John Malpas examines the divisions caused by legal aid reforms

ANYONE doubting that legal aid reform did not arouse passions among practitioners and administrators alike need have looked no further than the recent Legal Action Group conference in London.

A passionate assault on the status quo by a leading Law Centre figure and a colourful outburst by an enraged Steve Orchard are the two enduring memories of the conference.

The incidents highlight the cocktail of accusations, suspicions and recriminations which have accompanied the Lord Chancellor's Green Paper.

While he may not have been impressed at the tenor of Orchard's famous retort to the claim the Legal Aid Board could not be trusted, Lord Mackay would have been encouraged by the dedication and commitment it showed.

His spirits would have risen further following a bitter attack by Brent Community Law Centre director Patrick Lefevre on his former soul mate Henry Hodge's qualified defence of the current system.
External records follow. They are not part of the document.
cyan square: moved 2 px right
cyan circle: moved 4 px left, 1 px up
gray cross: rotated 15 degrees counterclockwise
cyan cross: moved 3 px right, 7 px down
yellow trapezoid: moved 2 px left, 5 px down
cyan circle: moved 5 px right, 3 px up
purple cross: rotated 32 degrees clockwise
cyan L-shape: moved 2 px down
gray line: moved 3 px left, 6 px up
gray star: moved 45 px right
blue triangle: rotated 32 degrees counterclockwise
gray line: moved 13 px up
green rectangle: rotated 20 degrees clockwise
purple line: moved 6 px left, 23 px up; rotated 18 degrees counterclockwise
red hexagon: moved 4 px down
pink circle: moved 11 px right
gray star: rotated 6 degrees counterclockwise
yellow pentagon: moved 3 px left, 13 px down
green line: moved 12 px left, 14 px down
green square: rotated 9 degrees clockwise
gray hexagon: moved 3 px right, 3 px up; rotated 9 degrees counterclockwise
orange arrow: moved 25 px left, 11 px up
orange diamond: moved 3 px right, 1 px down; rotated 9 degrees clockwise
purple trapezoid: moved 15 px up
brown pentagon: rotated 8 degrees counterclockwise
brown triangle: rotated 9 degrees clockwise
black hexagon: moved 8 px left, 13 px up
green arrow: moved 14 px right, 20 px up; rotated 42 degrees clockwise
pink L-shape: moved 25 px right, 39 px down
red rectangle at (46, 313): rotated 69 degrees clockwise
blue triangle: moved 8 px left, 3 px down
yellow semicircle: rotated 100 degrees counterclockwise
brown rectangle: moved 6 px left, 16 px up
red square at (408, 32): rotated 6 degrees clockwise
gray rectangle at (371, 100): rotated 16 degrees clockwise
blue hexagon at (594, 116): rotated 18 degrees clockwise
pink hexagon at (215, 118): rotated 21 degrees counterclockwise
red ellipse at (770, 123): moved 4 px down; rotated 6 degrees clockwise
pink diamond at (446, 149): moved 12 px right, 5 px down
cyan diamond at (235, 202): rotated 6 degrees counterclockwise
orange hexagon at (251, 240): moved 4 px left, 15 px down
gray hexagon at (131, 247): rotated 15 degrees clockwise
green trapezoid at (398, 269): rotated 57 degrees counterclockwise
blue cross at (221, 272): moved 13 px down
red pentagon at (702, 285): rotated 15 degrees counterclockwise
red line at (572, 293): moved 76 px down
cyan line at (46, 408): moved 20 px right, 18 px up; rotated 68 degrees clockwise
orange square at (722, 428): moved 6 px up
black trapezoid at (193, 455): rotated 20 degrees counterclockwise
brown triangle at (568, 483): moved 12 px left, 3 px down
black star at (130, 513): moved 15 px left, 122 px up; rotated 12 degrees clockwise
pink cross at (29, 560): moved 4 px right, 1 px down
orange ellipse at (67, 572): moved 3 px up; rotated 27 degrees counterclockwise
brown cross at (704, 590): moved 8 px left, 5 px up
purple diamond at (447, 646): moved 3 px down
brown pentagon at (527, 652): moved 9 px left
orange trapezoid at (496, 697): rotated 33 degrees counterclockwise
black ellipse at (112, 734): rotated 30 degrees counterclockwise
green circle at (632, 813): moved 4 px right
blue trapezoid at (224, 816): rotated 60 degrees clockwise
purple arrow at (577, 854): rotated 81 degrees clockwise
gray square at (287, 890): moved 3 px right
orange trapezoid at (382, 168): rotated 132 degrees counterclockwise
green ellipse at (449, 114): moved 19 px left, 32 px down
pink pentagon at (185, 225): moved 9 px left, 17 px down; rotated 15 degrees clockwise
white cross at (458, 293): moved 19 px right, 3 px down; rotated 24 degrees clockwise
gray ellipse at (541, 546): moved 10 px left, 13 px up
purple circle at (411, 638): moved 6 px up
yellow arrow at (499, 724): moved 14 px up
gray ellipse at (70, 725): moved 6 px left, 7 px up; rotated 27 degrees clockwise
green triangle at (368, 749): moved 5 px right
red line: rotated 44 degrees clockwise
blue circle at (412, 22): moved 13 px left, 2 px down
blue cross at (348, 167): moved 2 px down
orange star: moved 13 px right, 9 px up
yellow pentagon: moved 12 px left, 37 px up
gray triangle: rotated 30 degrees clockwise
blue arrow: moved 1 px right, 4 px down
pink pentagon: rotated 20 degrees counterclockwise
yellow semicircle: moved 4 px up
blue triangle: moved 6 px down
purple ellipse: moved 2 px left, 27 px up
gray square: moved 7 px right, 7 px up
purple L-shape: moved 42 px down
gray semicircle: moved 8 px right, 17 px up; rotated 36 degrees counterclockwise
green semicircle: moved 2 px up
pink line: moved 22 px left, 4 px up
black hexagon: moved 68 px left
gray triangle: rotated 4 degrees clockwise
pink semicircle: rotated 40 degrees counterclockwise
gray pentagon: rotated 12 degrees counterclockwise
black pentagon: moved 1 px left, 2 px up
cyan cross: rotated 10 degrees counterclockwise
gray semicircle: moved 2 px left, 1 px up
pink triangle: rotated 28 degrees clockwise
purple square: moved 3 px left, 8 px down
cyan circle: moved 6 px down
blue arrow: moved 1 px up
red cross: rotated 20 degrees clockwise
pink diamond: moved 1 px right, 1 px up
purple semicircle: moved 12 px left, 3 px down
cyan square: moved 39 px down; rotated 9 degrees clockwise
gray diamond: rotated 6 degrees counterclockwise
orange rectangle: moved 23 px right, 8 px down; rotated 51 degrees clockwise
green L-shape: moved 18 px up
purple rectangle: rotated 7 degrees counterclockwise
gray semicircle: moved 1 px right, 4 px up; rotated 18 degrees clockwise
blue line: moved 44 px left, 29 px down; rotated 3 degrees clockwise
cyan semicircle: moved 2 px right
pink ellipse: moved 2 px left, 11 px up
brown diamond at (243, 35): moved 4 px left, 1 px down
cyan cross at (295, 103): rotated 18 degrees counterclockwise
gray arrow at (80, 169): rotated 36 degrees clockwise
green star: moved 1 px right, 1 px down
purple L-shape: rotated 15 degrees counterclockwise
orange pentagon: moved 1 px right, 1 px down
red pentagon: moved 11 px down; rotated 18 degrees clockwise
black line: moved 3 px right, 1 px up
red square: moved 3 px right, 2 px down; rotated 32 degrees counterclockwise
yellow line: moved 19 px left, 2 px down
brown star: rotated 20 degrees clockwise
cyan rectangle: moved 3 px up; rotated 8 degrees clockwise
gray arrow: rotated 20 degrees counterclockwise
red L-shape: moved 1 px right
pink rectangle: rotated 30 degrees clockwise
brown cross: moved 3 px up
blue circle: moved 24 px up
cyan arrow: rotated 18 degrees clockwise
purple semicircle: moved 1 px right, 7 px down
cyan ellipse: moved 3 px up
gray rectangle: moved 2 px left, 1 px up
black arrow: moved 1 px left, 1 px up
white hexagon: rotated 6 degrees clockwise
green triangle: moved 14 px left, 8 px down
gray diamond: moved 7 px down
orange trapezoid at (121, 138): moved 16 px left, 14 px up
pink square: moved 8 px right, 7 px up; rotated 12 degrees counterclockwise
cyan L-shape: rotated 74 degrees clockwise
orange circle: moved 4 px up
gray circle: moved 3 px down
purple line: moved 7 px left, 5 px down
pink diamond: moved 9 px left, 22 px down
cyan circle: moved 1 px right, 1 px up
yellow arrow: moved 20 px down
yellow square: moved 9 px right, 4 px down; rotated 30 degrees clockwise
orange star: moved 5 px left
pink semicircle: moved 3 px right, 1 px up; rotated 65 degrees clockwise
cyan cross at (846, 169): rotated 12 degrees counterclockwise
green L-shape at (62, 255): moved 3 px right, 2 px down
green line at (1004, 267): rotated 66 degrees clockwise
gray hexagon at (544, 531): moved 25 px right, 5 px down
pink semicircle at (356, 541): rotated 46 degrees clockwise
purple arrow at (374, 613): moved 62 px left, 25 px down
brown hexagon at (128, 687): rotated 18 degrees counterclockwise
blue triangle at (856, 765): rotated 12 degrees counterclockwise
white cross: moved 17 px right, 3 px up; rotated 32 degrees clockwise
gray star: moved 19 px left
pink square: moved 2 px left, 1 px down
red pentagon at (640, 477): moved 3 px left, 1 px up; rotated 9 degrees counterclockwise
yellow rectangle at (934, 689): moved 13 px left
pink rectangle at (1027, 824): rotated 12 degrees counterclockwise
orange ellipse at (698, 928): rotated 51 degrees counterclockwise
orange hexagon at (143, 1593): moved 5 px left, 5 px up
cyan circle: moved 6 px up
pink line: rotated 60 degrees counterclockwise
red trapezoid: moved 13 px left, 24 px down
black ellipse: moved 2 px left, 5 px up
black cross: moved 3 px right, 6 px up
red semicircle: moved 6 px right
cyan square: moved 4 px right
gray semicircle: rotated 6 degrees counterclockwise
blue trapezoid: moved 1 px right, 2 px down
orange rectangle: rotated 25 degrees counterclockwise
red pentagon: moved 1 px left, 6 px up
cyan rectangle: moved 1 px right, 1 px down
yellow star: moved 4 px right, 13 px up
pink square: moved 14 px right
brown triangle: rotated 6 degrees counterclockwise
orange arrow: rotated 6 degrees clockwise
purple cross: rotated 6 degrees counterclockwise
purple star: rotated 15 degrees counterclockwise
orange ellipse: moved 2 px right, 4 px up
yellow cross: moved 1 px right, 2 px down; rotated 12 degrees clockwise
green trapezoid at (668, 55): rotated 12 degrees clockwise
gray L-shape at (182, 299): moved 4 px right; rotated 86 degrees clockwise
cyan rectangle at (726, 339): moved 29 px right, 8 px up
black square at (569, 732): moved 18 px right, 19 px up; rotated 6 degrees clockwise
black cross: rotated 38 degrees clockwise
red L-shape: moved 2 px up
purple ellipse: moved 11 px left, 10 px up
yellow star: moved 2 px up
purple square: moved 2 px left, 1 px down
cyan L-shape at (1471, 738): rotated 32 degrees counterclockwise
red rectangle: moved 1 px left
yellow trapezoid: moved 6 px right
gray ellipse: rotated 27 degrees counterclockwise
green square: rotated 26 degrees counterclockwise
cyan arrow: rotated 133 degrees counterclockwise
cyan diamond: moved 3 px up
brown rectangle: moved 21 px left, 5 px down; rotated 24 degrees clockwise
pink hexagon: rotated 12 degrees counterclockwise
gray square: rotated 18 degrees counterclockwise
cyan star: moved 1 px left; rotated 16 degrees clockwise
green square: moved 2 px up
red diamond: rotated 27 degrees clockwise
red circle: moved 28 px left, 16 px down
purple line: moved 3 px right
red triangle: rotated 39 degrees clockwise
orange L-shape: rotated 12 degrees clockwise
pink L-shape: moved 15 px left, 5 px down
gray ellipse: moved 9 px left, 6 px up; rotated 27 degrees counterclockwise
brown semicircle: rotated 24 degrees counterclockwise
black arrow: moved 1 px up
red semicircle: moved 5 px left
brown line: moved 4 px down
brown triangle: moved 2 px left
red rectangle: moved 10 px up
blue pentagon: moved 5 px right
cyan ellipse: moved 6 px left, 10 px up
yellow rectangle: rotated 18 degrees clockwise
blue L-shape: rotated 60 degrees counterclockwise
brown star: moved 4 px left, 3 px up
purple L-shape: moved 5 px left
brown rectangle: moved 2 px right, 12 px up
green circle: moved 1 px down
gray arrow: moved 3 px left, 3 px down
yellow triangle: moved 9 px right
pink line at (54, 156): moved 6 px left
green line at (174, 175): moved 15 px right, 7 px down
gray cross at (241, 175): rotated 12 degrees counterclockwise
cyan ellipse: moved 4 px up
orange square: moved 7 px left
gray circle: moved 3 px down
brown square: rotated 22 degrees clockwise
It was “an outrage” to defend a system which ignored the poor, Lefevre had stormed.

The chances of a smooth ride for the reforms, which cunningly tie in the promise of better funding for Law Centres and advice agencies with exclusive cash limited block contracts, will be enhanced if the Law Society can be isolated in its uncompromising opposition.

And at the Law Society's

recent Wembley conference on legal aid, Law Centres Federation chair Isabel Manley warned: “If you had been living on precarious local authority funding for years and years you would also be tempted to go along with the scheme.”

Earlier National Consumer Council director Ruth Evans claimed the reforms were likely to give consumers a better deal.

But all is not lost for the Law Society. There is substantial common ground between all the sectors over the mechanisms outlined in the Green Paper. The Legal Action Group, for example, supports franchising. But director Roger Smith cheekily describes the system devised by Lord Mackay as “a curiously rigid form of provision, reminiscent of a Soviet command economy.”

Lefevre is delighted law centres and other advice agencies are at the heart of the new system but describes its mechanisms as cumbersome and is worried it will fail through lack of funds.

The Law Society clearly does have some room for manoeuvre, but only if it can keep its own troops in line. Talk of a split in the profession is hardly new, but there are fears legal aid lawyers will divide between those who feel they can exploit the new system and those who fear they will be forced out of business.

Janis Purdy, a sole practitioner from Bristol, was at the Law Society's conference. She is deeply worried by the talk of compromise that came from some quarters of a meeting which only voted down the proposition that block contracting “may be the way forward” by three votes.

“I had the strong feeling that the profession was once more going to be divided. Block contracts are going to go to the bigger firms and already part of the profession is being sucked into this.”

Purdy is fearful for the future of sole practitioners and the smaller high street firms if the Lord Chancellor gets anything like his way.

The figures speak for themselves. There are around 11,000 offices which deliver legal aid and it is widely believed the optimum amount of contracts practicable to administer would be from 2,000 to 3,000.

Robert Winstanley, the Law Society's courts and legal services committee chair, acknowledges: “You can't rule out, at the end of the day, that fewer practitioners will be doing the work.” But he adds that there will be strategies for the sole practitioner to pursue including the formation of a co-operative to run a contract.

Tony Edwards, of the prominent London legal aid firm T V Edwards, believes the demise of the small general practice and the generalist sole practitioner will be no bad thing.

“I don't see this as being something that will be a great shock because it has been happening for years anyway, the law is too complicated for the generalist,” he says.

But, significantly, Edwards is not a proponent of exclusivity. He believes block contracts would not prove economical for the smaller niche firms and practitioners which Lord Mackay claims would be well placed under the reforms.

The feared split between franchise holders and the rest has so far failed to materialise and Lyn Devonald, former chair of the Legal Aid Practitioners Group, believes the common opposition to exclusivity and cash limits is enough to hold the profession together.

Solicitors in private practice from across the spectrum are certainly united in their indignation at what they see as a deliberate and unjustified attempt by the Lord Chancellor to blame the deficiencies of the current system on lawyers.

For all the talk of division the besieged mentality of the legal aid lawyer is just as likely to foster unity than to break the profession part.